# Case Study 6. Cecil SAN Configuration

Researchers in the Department of Engineering Science use optimisation
techniques to reconfigure existing (or design new) Storage Area Networks
(SANs). In order to verify the performance of these designs they build
computer simulations and test the performance of each SAN under peak
traffic conditions.

One Masters project for 2005 involved the development of a simulation
for the existing Cecil SAN and a proposed new design using ARENA (a
simulation package introduced in ENGSCI 355). In order to assess the
performance of the new design, the through-times for the various flow
paths were compared (with each simulation receiving the same network
traffic). The through-times for the first 20 jobs sent from ''Server
26'' to ''Device 7'' in the peak time period are stored in the following
variable:

\begin{align*}
\textbf{ThroughTime} &\quad\quad \textrm{through-time for the particular job from Server 26 to Device 7} \\
\textbf{Conf} &\quad\quad \textrm{the particular configuration ('c' - changed, 'p' - present)}
\end{align*}

In [None]:
install.packages("s20x")
library(s20x)
library(repr)
options(repr.plot.width=8, repr.plot.height=6)

In [None]:
Cecil.df = read.table("data/Cecil2Sample.txt", header = TRUE)
attach(Cecil.df)
#head(Cecil.df)
#tail(Cecil.df)

In [None]:
layout20x(1, 2)
boxplot(ThroughTime ~ Conf, data = Cecil.df, main = "Boxplots of Through-Times")
twosampPlot(ThroughTime ~ Conf, data = Cecil.df)

In [None]:
summaryStats(ThroughTime ~ Conf, data = Cecil.df)

In [None]:
normcheck(ThroughTime[Conf == "c"], shapiro.wilk = TRUE)
normcheck(ThroughTime[Conf == "p"], shapiro.wilk = TRUE)
#normcheck(lm(ThroughTime ~ Conf, data = Cecil.df))

In [None]:
eovcheck(ThroughTime ~ Conf, data = Cecil.df, levene = TRUE)

In [None]:
t.test(ThroughTime ~ Conf, data = Cecil.df, var.equal = FALSE)
#t.test(ThroughTime ~ Conf, data = Cecil.df, var.equal = TRUE)

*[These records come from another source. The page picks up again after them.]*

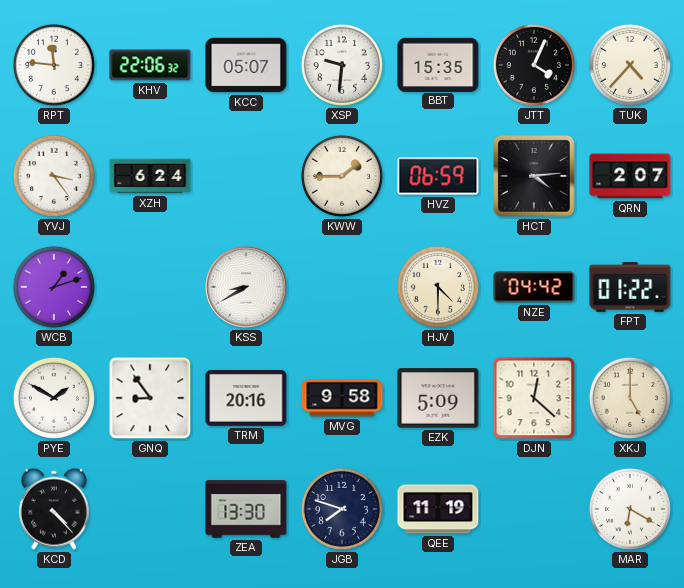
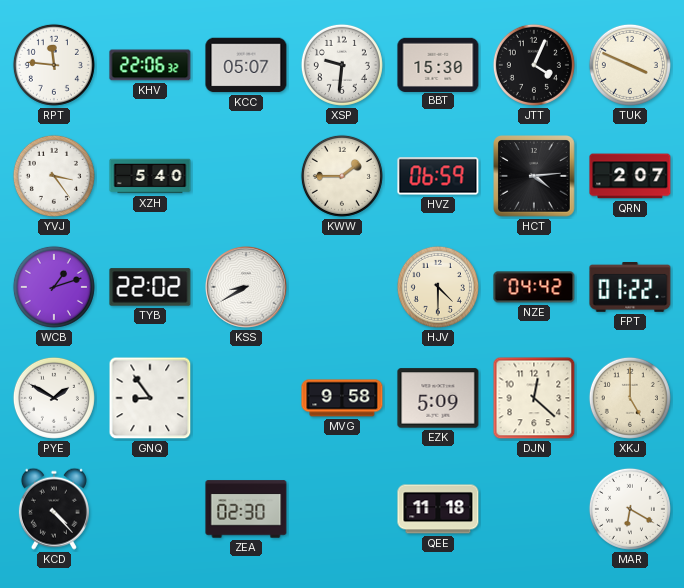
BBT: 15:35 -> 15:30
TUK: 4:37 -> 3:49
XZH: 6:24 -> 5:40
TYB: none -> 22:02
TRM: 20:16 -> none
ZEA: 13:30 -> 02:30
JGB: 7:48 -> none
QEE: 11:19 -> 11:18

## Methods and Assumption Checks

We have a numerical measurement made on two independent configurations,
so we should do a two-sample $t$-test.

We assume the individual jobs are independent of one another. The
equality of variance assumption of the residuals is clearly not met, as
on the residual plot one group has much larger spread than the other.
The Normality assumption is also probably not satisfied as points on the
Q-Q plot do not lie on the straight line, but we can use the Central
Limit Theorem to justify the Normality assumption. Because of the
unequal variance, we should use the Welch version of the two-sample
$t$-test.

The model fitted is
${\tt ThroughTime}_{ij} = \mu + \alpha_i + \varepsilon_{ij}$, where
$\alpha_i$ is the effect of being in each configuration, either
changed or present, and $\varepsilon_{ij} \overset{\text{iid}}{\sim} N(0, \sigma^2)$.

## Executive Summary

In order to assess the performance of the new Cecil SAN design, the
through-times for the various flow paths were compared using simulation
models (with each simulation receiving the same network traffic). In
particular, the through-times for the first 20 jobs sent from ''Server
26'' to ''Device 7'' in the peak time period were analysed.

We observe that the through-times on the present configuration are
longer, on average, than the through-times on the proposed
reconfiguration.

We estimate that the mean through-time on the present network is between
$4.52 \times 10^{-5}$ and $1.50 \times 10^{-4}$ seconds longer than
on the proposed reconfiguration.